N'aimeriez-vous pas savoir comment le poisson se comporte
avec la mouche ? Je veux dire connaître les mobiles, les raisons de ce
comportement ; être sûr que le poisson prend bien la mouche pour un
insecte, par exemple ?... Nous savons tous, certes, que le poisson prend
la mouche assez souvent, heureusement ; que, d'autres fois, il se contente
de venir jusqu'à elle, tourner autour, puis de s'en aller indifférent, enfin
que trop souvent, hélas ! la mouche est un objet de répulsion.
Ces différences dans le comportement sont-elles dues à
l'instinct, à l'intelligence, à la mémoire ? Tout, en effet, semble nous
inviter à le croire, enclins que nous sommes à attribuer aux animaux nos
propres sentiments. Il est vrai qu'il n'est pas toujours facile de voir que les
choses se passent, en réalité, autrement.
Le pêcheur qui veut savoir le pourquoi regarde de plus en
plus attentivement. Il note tout au long de sa carrière les faits observés, les
rassemble, les classe, les compare, espérant qu'un jour la lumière se fera.
Mais l'expérience en la matière ne passera science que grâce aux travaux
scientifiques des naturalistes sur le sujet. Sans doute les philosophes, les
naturalistes même ont été d'opinions différentes, mais aujourd'hui la science
semble avoir dépouillé ce sujet de tout sentimentalisme.

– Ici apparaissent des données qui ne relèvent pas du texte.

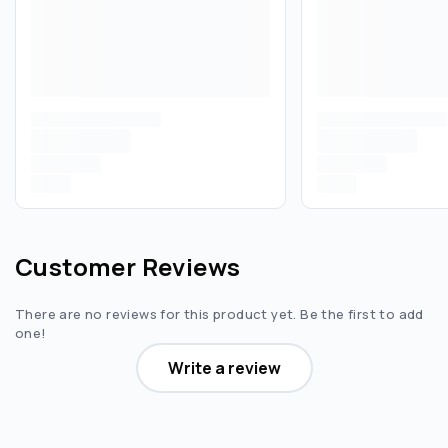
Customer Reviews
There are no reviews for this product yet. Be the first to add
one!
Write a review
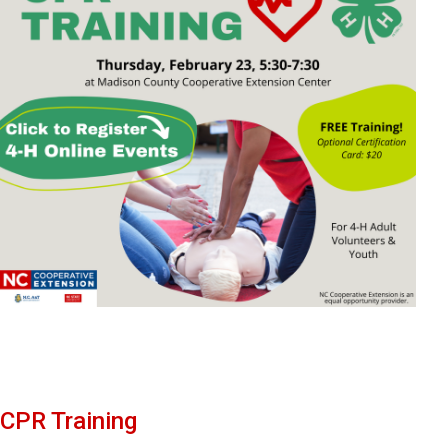
CPR Training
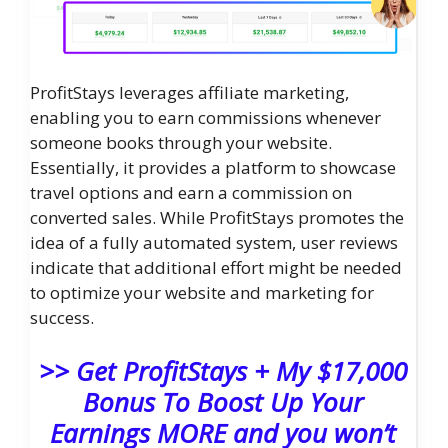
ProfitStays leverages affiliate marketing,
enabling you to earn commissions whenever
someone books through your website.
Essentially, it provides a platform to showcase
travel options and earn a commission on
converted sales. While ProfitStays promotes the
idea of a fully automated system, user reviews
indicate that additional effort might be needed
to optimize your website and marketing for
success.
>> Get ProfitStays + My $17,000
Bonus To Boost Up Your
Earnings MORE and you won’t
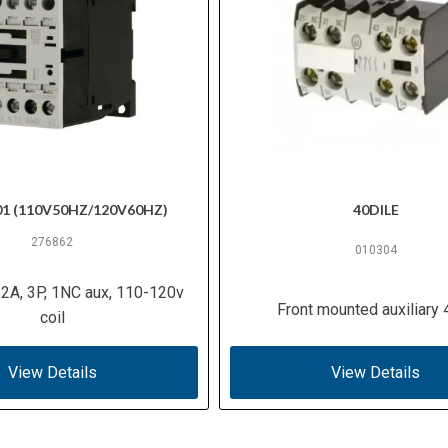
01 (110V50HZ/120V60HZ)
40DILE
276862
010304
12A, 3P, 1NC aux, 110-120v
Front mounted auxiliary
coil
View Details
View Details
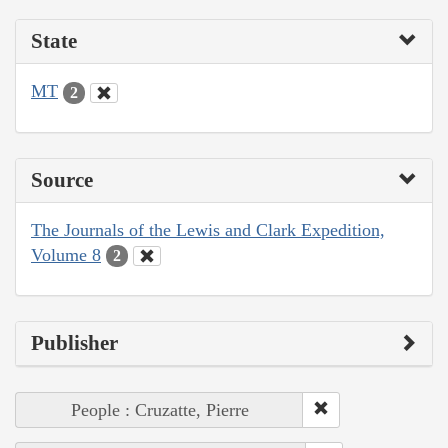
State
MT
2
Source
The Journals of the Lewis and Clark Expedition,
Volume 8
2
Publisher
People : Cruzatte, Pierre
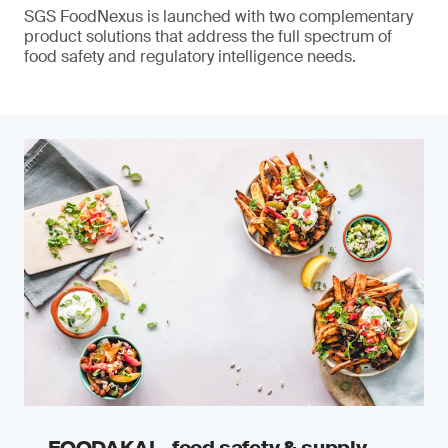
SGS FoodNexus is launched with two complementary
product solutions that address the full spectrum of
food safety and regulatory intelligence needs.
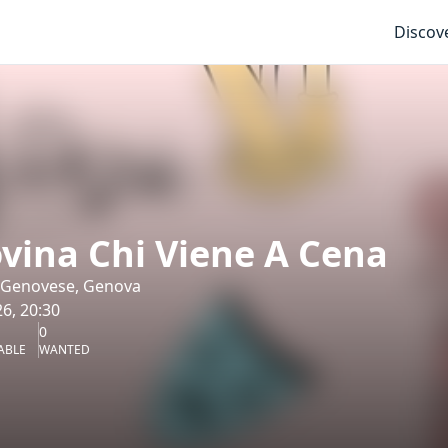
Discov
vina Chi Viene A Cena
 Genovese, Genova
6, 20:30
0
ABLE
WANTED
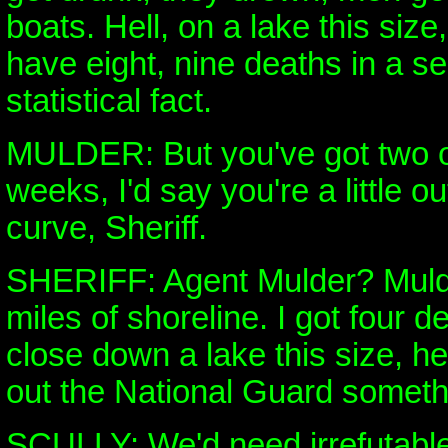
boats. Hell, on a lake this size
have eight, nine deaths in a se
statistical fact.
MULDER: But you've got two o
weeks, I'd say you're a little ou
curve, Sheriff.
SHERIFF: Agent Mulder? Mulde
miles of shoreline. I got four de
close down a lake this size, hel
out the National Guard somethin
SCULLY: We'd need irrefutable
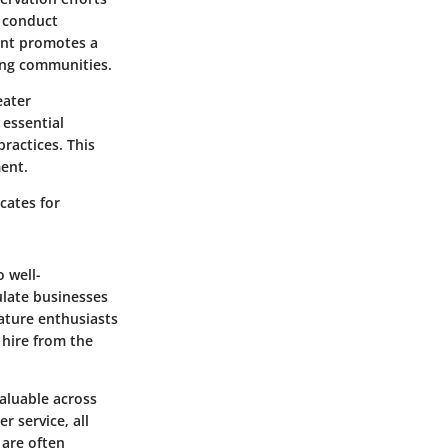
y conduct
ment promotes a
ding communities.
eater
 essential
ractices. This
ment.
cates for
o well-
ulate businesses
nature enthusiasts
 hire from the
valuable across
r service, all
are often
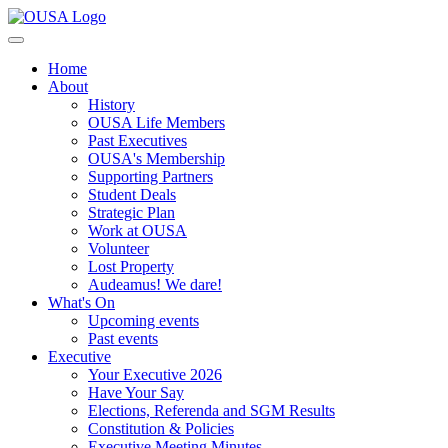
Home
About
History
OUSA Life Members
Past Executives
OUSA's Membership
Supporting Partners
Student Deals
Strategic Plan
Work at OUSA
Volunteer
Lost Property
Audeamus! We dare!
What's On
Upcoming events
Past events
Executive
Your Executive 2026
Have Your Say
Elections, Referenda and SGM Results
Constitution & Policies
Executive Meeting Minutes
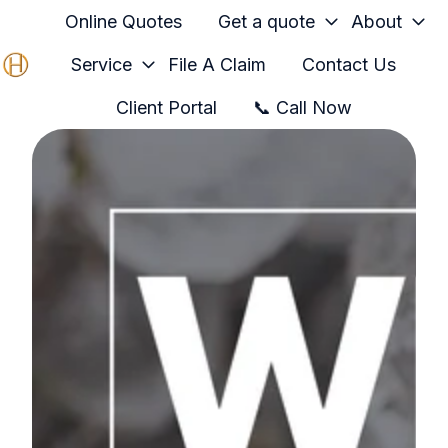
Online Quotes
Get a quote
About
Service
File A Claim
Contact Us
H
Client Portal
📞 Call Now
o
m
e
p
a
g
e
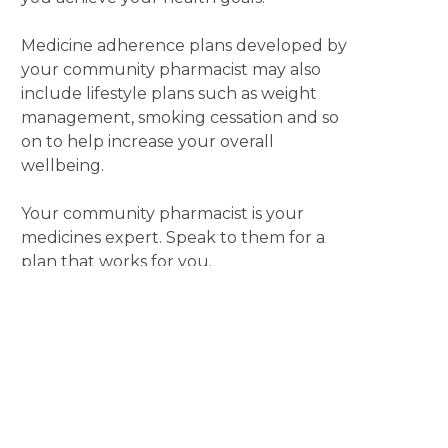
Medicine adherence plans developed by
your community pharmacist may also
include lifestyle plans such as weight
management, smoking cessation and so
on to help increase your overall
wellbeing.
Your community pharmacist is your
medicines expert. Speak to them for a
plan that works for you.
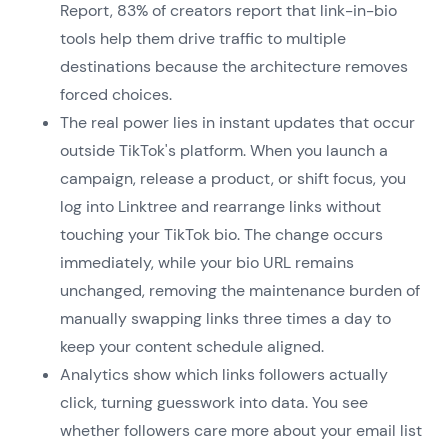
Report, 83% of creators report that link-in-bio
tools help them drive traffic to multiple
destinations because the architecture removes
forced choices.
The real power lies in instant updates that occur
outside TikTok's platform. When you launch a
campaign, release a product, or shift focus, you
log into Linktree and rearrange links without
touching your TikTok bio. The change occurs
immediately, while your bio URL remains
unchanged, removing the maintenance burden of
manually swapping links three times a day to
keep your content schedule aligned.
Analytics show which links followers actually
click, turning guesswork into data. You see
whether followers care more about your email list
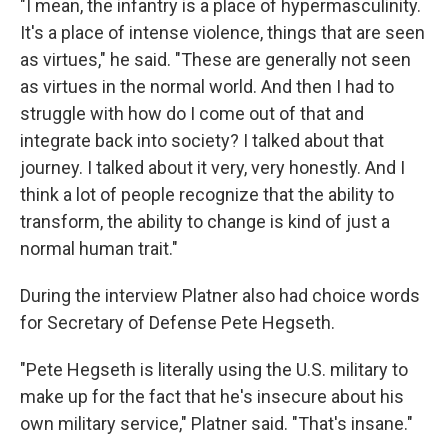
"I mean, the infantry is a place of hypermasculinity.
It's a place of intense violence, things that are seen
as virtues," he said. "These are generally not seen
as virtues in the normal world. And then I had to
struggle with how do I come out of that and
integrate back into society? I talked about that
journey. I talked about it very, very honestly. And I
think a lot of people recognize that the ability to
transform, the ability to change is kind of just a
normal human trait."
During the interview Platner also had choice words
for Secretary of Defense Pete Hegseth.
"Pete Hegseth is literally using the U.S. military to
make up for the fact that he's insecure about his
own military service," Platner said. "That's insane."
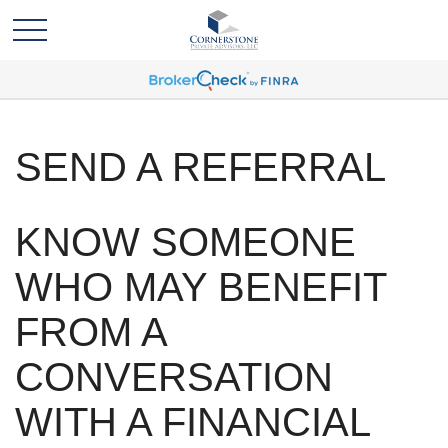
SEND A REFERRAL
KNOW SOMEONE
WHO MAY BENEFIT
FROM A
CONVERSATION
WITH A FINANCIAL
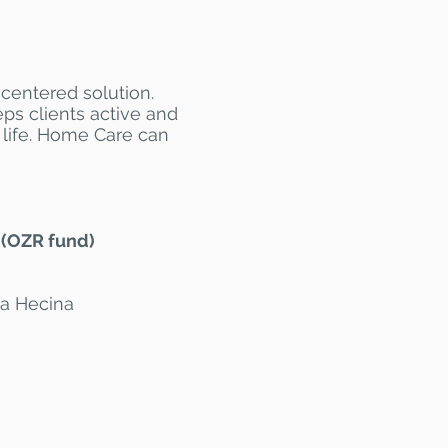
-centered solution.
eps clients active and
 life. Home Care can
 (OZR fund)
ia Hecina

Méditons ensemble, dans cet esprit, sur quelques petites
observations que tout pêcheur peut avoir faites.
Si nous lançons notre mouche sèche en eau calme et que nous
la laissions immobile, elle sera rarement prise. Si nous faisons vibrer la
mouche légèrement en surface, en répétant le lancer plusieurs fois au même
endroit, elle peut être prise.
Si nous renouvelons la manœuvre, nous pourrons le faire avec
succès encore deux ou trois fois, après quoi le chevesne ne répond plus à notre
appel, la mouche est dédaignée et peut même faire fuir le poisson si on
insiste.
Dans les courants, pêche up stream, la mouche est
prise presque toujours au début du parcours, sitôt posée. Deux cas sont à envisager :
y a-t-il éclosion ou non ?
S'il y a éclosion et si le poisson est en gobage, il est en
état d'alerte, il est déjà excité ; la mouche risque d'être prise
facilement, plusieurs fois, longtemps parfois sur la même place. Dans ce cas complexe,
le comportement du poisson n'est pas simple, évitons pour l’instant de porter un
jugement prématuré.
S'il n'y a pas éclosion, le poisson peut être en attente au
fond ou entre deux eaux. La mouche cependant peut être prise au premier coup. Quand
il s'agit de poisson en gobage, les pêcheurs répètent que le premier lancer a
une chance sur trois de réussir, le second une sur dix et le troisième une sur
trente. La réalité est différente quand il s'agit de poisson invisible, quand
on pêche au sens de l'eau. Sur une bonne place, un coup assez lisse, qui permette
de voir, nous pourrons observer que le processus général est, à peu près, le
suivant :
Au premier lancer, lorsque la mouche arrive au-dessus des
poissons, elle est prise sans hésitation et le poisson ferré. Au second, au
troisième, au ne lancer, nouvelle belle touche réussie. Puis,
toujours sans bouger de place, il arrive plus ou moins vite un moment où l'on
constate que le poisson ne prend plus la mouche. Il monte encore cependant un
certain temps à la mouche, mais fait demi-tour brusquement dans un remous, un « rond »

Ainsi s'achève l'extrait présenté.